● **PROMPT**
In the material below, find the line with "Standard Shipping usually" and the line with "you can position yourself for promotion. With", then output both and every line between them exactly, omitting pictures.

# # # # # # #

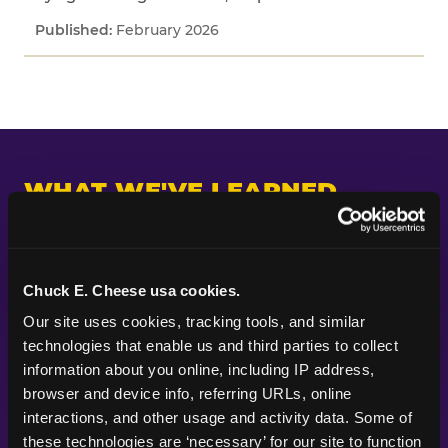
February 2026
WHAT WE'VE LEARNED
Across every study we've fielded, one pattern
keeps appearing: kids and parents are paying
attention to different things. Parents put their
Chuck E. Cheese usa cookies.
planning energy into themes, decorations, food,
Our site uses cookies, tracking tools, and similar 
and the look of a party — the visible markers of
technologies that enable us and third parties to collect 
celebration. Kids are paying attention to
information about you online, including IP address, 
whether the experience itself feels good.
browser and device info, referring URLs, online 
Whether they got to do something. Whether
interactions, and other usage and activity data. Some of 
their friends were there. Whether it felt like the
these technologies are ‘necessary’ for our site to function 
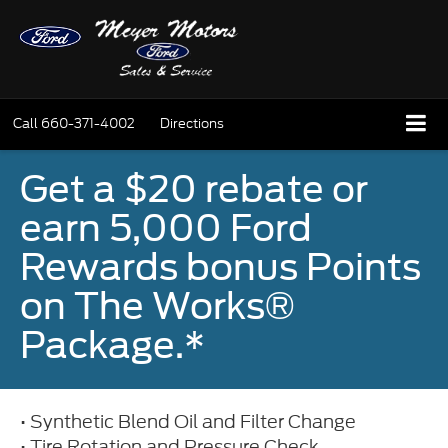
Call
660-371-4002
Directions
Get a $20 rebate or
earn 5,000 Ford
Rewards bonus Points
on The Works®
Package.*
• Synthetic Blend Oil and Filter Change
• Tire Rotation and Pressure Check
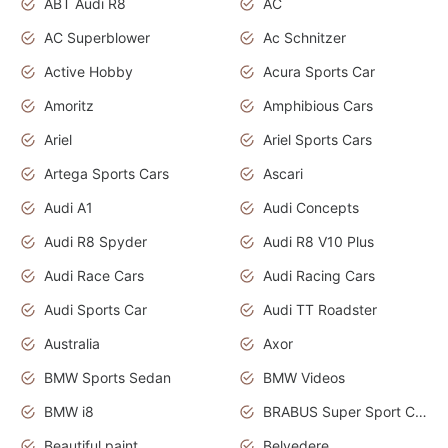
ABT Audi R8
AC
AC Superblower
Ac Schnitzer
Active Hobby
Acura Sports Car
Amoritz
Amphibious Cars
Ariel
Ariel Sports Cars
Artega Sports Cars
Ascari
Audi A1
Audi Concepts
Audi R8 Spyder
Audi R8 V10 Plus
Audi Race Cars
Audi Racing Cars
Audi Sports Car
Audi TT Roadster
Australia
Axor
BMW Sports Sedan
BMW Videos
BMW i8
BRABUS Super Sport Cars
Beautiful paint
Belvedere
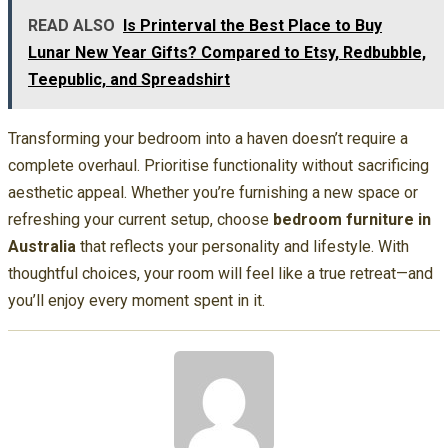
READ ALSO
Is Printerval the Best Place to Buy
Lunar New Year Gifts? Compared to Etsy, Redbubble,
Teepublic, and Spreadshirt
Transforming your bedroom into a haven doesn’t require a
complete overhaul. Prioritise functionality without sacrificing
aesthetic appeal. Whether you’re furnishing a new space or
refreshing your current setup, choose
bedroom furniture in
Australia
that reflects your personality and lifestyle. With
thoughtful choices, your room will feel like a true retreat—and
you’ll enjoy every moment spent in it.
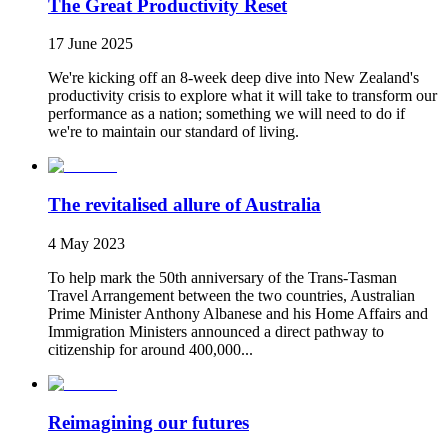
The Great Productivity Reset
17 June 2025
We're kicking off an 8-week deep dive into New Zealand's
productivity crisis to explore what it will take to transform our
performance as a nation; something we will need to do if
we're to maintain our standard of living.
The revitalised allure of Australia
4 May 2023
To help mark the 50th anniversary of the Trans-Tasman
Travel Arrangement between the two countries, Australian
Prime Minister Anthony Albanese and his Home Affairs and
Immigration Ministers announced a direct pathway to
citizenship for around 400,000...
Reimagining our futures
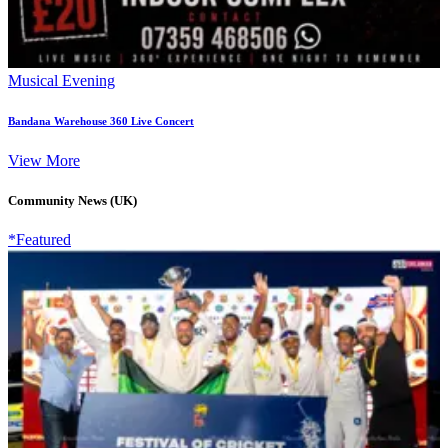
Musical Evening
Bandana Warehouse 360 Live Concert
View More
Community News (UK)
*Featured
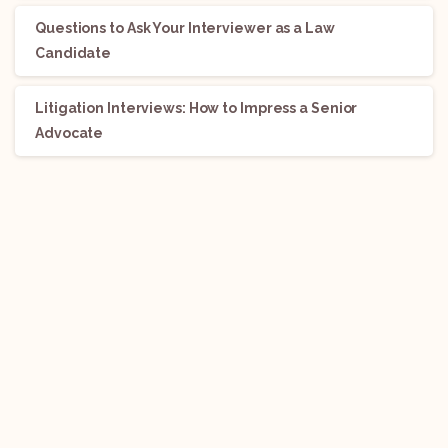
Questions to Ask Your Interviewer as a Law
Candidate
Litigation Interviews: How to Impress a Senior
Advocate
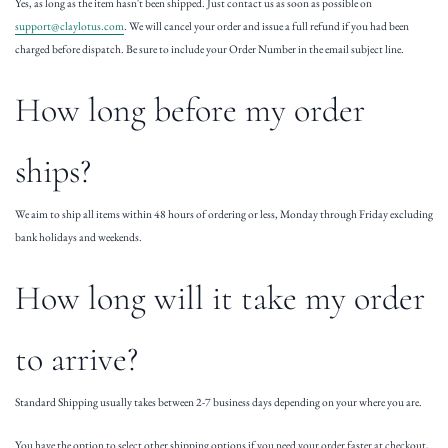
Yes, as long as the item hasn't been shipped. Just contact us as soon as possible on
support@claylotus.com
. We will cancel your order and issue a full refund if you had been
charged before dispatch. Be sure to include your Order Number in the email subject line.
How long before my order
ships?
We aim to ship all items within 48 hours of ordering or less, Monday through Friday excluding
bank holidays and weekends.
How long will it take my order
to arrive?
Standard Shipping usually takes between 2-7 business days depending on your where you are.
You have the option to select other shipping options if you need your order faster at checkout,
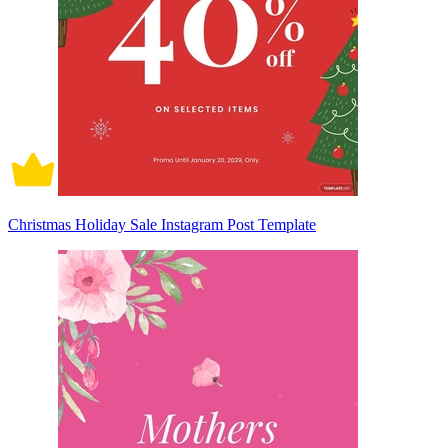
Christmas Holiday Sale Instagram Post Template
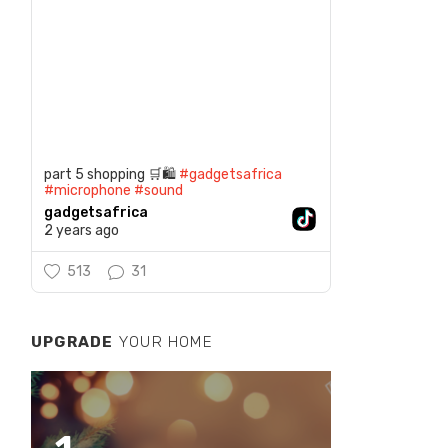
part 5 shopping 🛒🛍️
#gadgetsafrica
#microphone
#sound
gadgetsafrica
2 years ago
513
31
UPGRADE
YOUR HOME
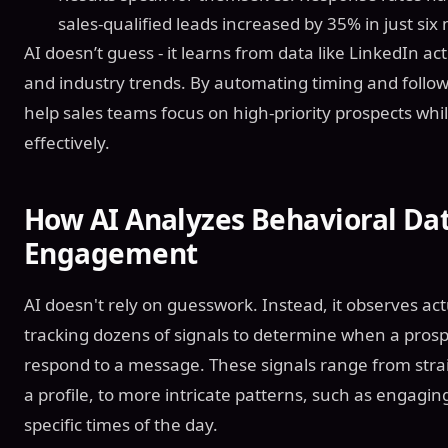
sales-qualified leads increased by 35% in just six
AI doesn’t guess - it learns from data like LinkedIn a
and industry trends. By automating timing and follow-
help sales teams focus on high-priority prospects whil
effectively.
How AI Analyzes Behavioral Dat
Engagement
AI doesn't rely on guesswork. Instead, it observes ac
tracking dozens of signals to determine when a prospe
respond to a message. These signals range from strai
a profile, to more intricate patterns, such as engagin
specific times of the day.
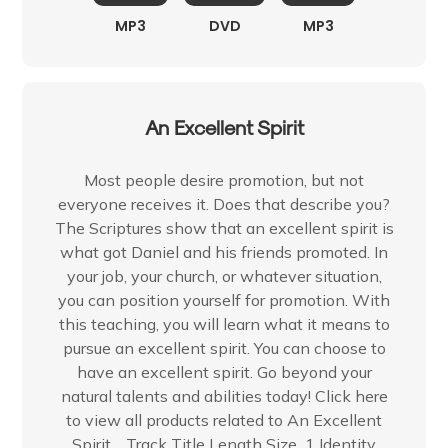
MP3
DVD
MP3
An Excellent Spirit
Most people desire promotion, but not
everyone receives it. Does that describe you?
The Scriptures show that an excellent spirit is
what got Daniel and his friends promoted. In
your job, your church, or whatever situation,
you can position yourself for promotion. With
this teaching, you will learn what it means to
pursue an excellent spirit. You can choose to
have an excellent spirit. Go beyond your
natural talents and abilities today! Click here
to view all products related to An Excellent
Spirit. Track Title Length Size 1 Identity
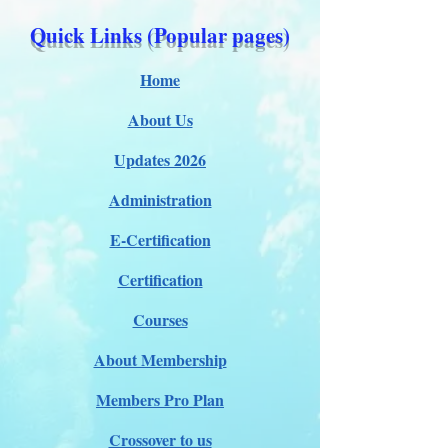
Quick Links (Popular pages)
Home
About Us
Updates 2026
Administration
E-Certification
Certification
Courses
About Membership
Members Pro Plan
Crossover to us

# # # # # # #

● **OUTPUT FOR THIS TASK**
Standard Shipping usually takes between 2-7 business days depending on your where you are.
You have the option to select other shipping options if you need your order faster at checkout,
Christmas Holiday Sale Instagram Post Template
part 5 shopping 🛒🛍️
#gadgetsafrica
#microphone
#sound
gadgetsafrica
2 years ago
513
31
UPGRADE
YOUR HOME
sales-qualified leads increased by 35% in just six
AI doesn’t guess - it learns from data like LinkedIn a
and industry trends. By automating timing and follow-
help sales teams focus on high-priority prospects whil
effectively.
How AI Analyzes Behavioral Dat
Engagement
AI doesn't rely on guesswork. Instead, it observes ac
tracking dozens of signals to determine when a prospe
respond to a message. These signals range from strai
a profile, to more intricate patterns, such as engagin
specific times of the day.
MP3
DVD
MP3
An Excellent Spirit
Most people desire promotion, but not
everyone receives it. Does that describe you?
The Scriptures show that an excellent spirit is
what got Daniel and his friends promoted. In
your job, your church, or whatever situation,
you can position yourself for promotion. With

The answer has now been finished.